*ACTION ITEM*
Your answer must consist of the records below, reproduced exactly, with every picture removed.

(MATERIAL PROVIDED begins)

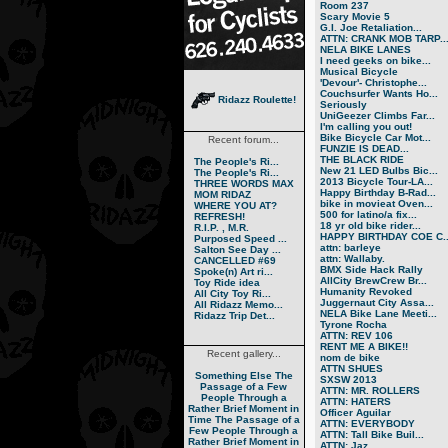
Room 237
Scary Movie 5
G.I. Joe Retaliation...
ATTN: CRANK MOB TARP..
NELA BIKE LANES
I need geeks on bike...
Musical Bicycle
'Devour'- Christophe...
Couchsurfer Wants Ho...
Ridazz Roulette!
Seriously
UniGeezer Climbs Far...
I'm calling you out!
Bike Bicycle Car Mot...
Recent forum...
FUNZIE IS DEAD...
THE BLACK RIDE
The People's Ri...
New 21 LED Bulbs Bic...
The People's Ri...
2013 Bicycle Tour-LA...
THREE WORDS MAX
Happy Birthday B-Rad...
MOM RIDAZ
bike in movieat Oven...
WHERE YOU AT?
500 for latino/a fix...
REFRESH!
18 yr old bike rider...
R.I.P. , M.R.
HAPPY BIRTHDAY COE C..
Purposed Speed ...
attn: barleye
Salton See Day ...
attn: Wallaby.
CANCELLED #69
BMX Side Hack Rally
Spoke(n) Art ri...
AllCity BrewCrew Br...
Toy Ride idea
Humanity Revoked
All City Toy Ri...
Juggernaut City Assa...
All Ridazz Memo...
NELA Bike Lane Meeti...
Ridazz Trip Det...
Tyrone Rocha
ATTN: REV 106
RENT ME A BIKE!!
Recent gallery...
nom de bike
ATTN SHUES
Something Else
The
SXSW 2013
Passage of a Few
ATTN: MR. ROLLERS
People Through a
ATTN: HATERS
Rather Brief Moment in
Officer Aguilar
Time
The Passage of a
ATTN: EVERYBODY
Few People Through a
ATTN: Tall Bike Buil...
Rather Brief Moment in
ATTN: Jaz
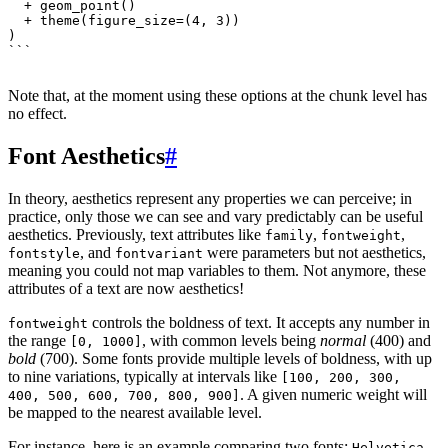
`
``
Note that, at the moment using these options at the chunk level has
no effect.
Font Aesthetics
#
In theory, aesthetics represent any properties we can perceive; in
practice, only those we can see and vary predictably can be useful
aesthetics. Previously, text attributes like
,
,
family
fontweight
, and
were parameters but not aesthetics,
fontstyle
fontvariant
meaning you could not map variables to them. Not anymore, these
attributes of a text are now aesthetics!
controls the boldness of text. It accepts any number in
fontweight
the range
, with common levels being
normal
(400) and
[0, 1000]
bold
(700). Some fonts provide multiple levels of boldness, with up
to nine variations, typically at intervals like
[100, 200, 300,
. A given numeric weight will
400, 500, 600, 700, 800, 900]
be mapped to the nearest available level.
For instance, here is an example comparing two fonts:
,
Helvetica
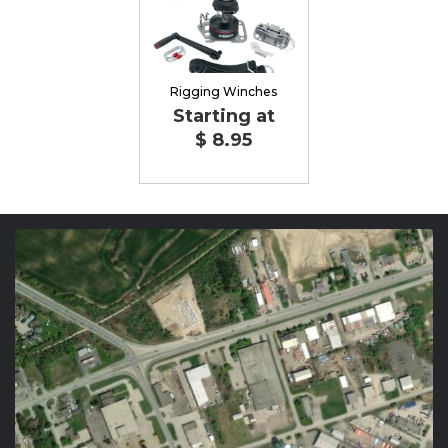
Rigging Winches
Starting at
$ 8.95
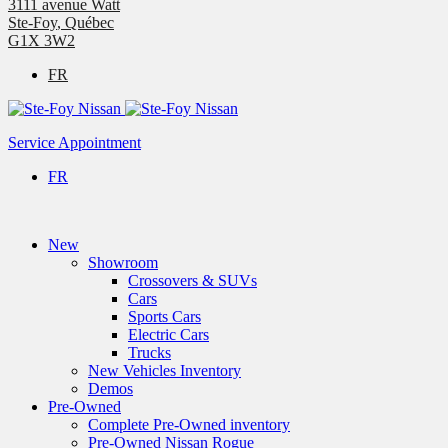
3111 avenue Watt
Ste-Foy
,
Québec
G1X 3W2
FR
Service Appointment
FR
New
Showroom
Crossovers & SUVs
Cars
Sports Cars
Electric Cars
Trucks
New Vehicles Inventory
Demos
Pre-Owned
Complete Pre-Owned inventory
Pre-Owned Nissan Rogue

(MATERIAL PROVIDED ends)

*FINISHED EXERCISE*
Room 237
Scary Movie 5
G.I. Joe Retaliation...
ATTN: CRANK MOB TARP..
NELA BIKE LANES
I need geeks on bike...
Musical Bicycle
'Devour'- Christophe...
Couchsurfer Wants Ho...
Ridazz Roulette!
Seriously
UniGeezer Climbs Far...
I'm calling you out!
Bike Bicycle Car Mot...
Recent forum...
FUNZIE IS DEAD...
THE BLACK RIDE
The People's Ri...
New 21 LED Bulbs Bic...
The People's Ri...
2013 Bicycle Tour-LA...
THREE WORDS MAX
Happy Birthday B-Rad...
MOM RIDAZ
bike in movieat Oven...
WHERE YOU AT?
500 for latino/a fix...
REFRESH!
18 yr old bike rider...
R.I.P. , M.R.
HAPPY BIRTHDAY COE C..
Purposed Speed ...
attn: barleye
Salton See Day ...
attn: Wallaby.
CANCELLED #69
BMX Side Hack Rally
Spoke(n) Art ri...
AllCity BrewCrew Br...
Toy Ride idea
Humanity Revoked
All City Toy Ri...
Juggernaut City Assa...
All Ridazz Memo...
NELA Bike Lane Meeti...
Ridazz Trip Det...
Tyrone Rocha
ATTN: REV 106
RENT ME A BIKE!!
Recent gallery...
nom de bike
ATTN SHUES
Something Else
The
SXSW 2013
Passage of a Few
ATTN: MR. ROLLERS
People Through a
ATTN: HATERS
Rather Brief Moment in
Officer Aguilar
Time
The Passage of a
ATTN: EVERYBODY
Few People Through a
ATTN: Tall Bike Buil...
Rather Brief Moment in
ATTN: Jaz
`
``
Note that, at the moment using these options at the chunk level has
no effect.
Font Aesthetics
#
In theory, aesthetics represent any properties we can perceive; in
practice, only those we can see and vary predictably can be useful
aesthetics. Previously, text attributes like
,
,
family
fontweight
, and
were parameters but not aesthetics,
fontstyle
fontvariant
meaning you could not map variables to them. Not anymore, these
attributes of a text are now aesthetics!
controls the boldness of text. It accepts any number in
fontweight
the range
, with common levels being
normal
(400) and
[0, 1000]
bold
(700). Some fonts provide multiple levels of boldness, with up
to nine variations, typically at intervals like
[100, 200, 300,
. A given numeric weight will
400, 500, 600, 700, 800, 900]
be mapped to the nearest available level.
For instance, here is an example comparing two fonts:
,
Helvetica
Rigging Winches
Starting at
$ 8.95
3111 avenue Watt
Ste-Foy
,
Québec
G1X 3W2
FR
Service Appointment
FR
New
Showroom
Crossovers & SUVs
Cars
Sports Cars
Electric Cars
Trucks
New Vehicles Inventory
Demos
Pre-Owned
Complete Pre-Owned inventory
Pre-Owned Nissan Rogue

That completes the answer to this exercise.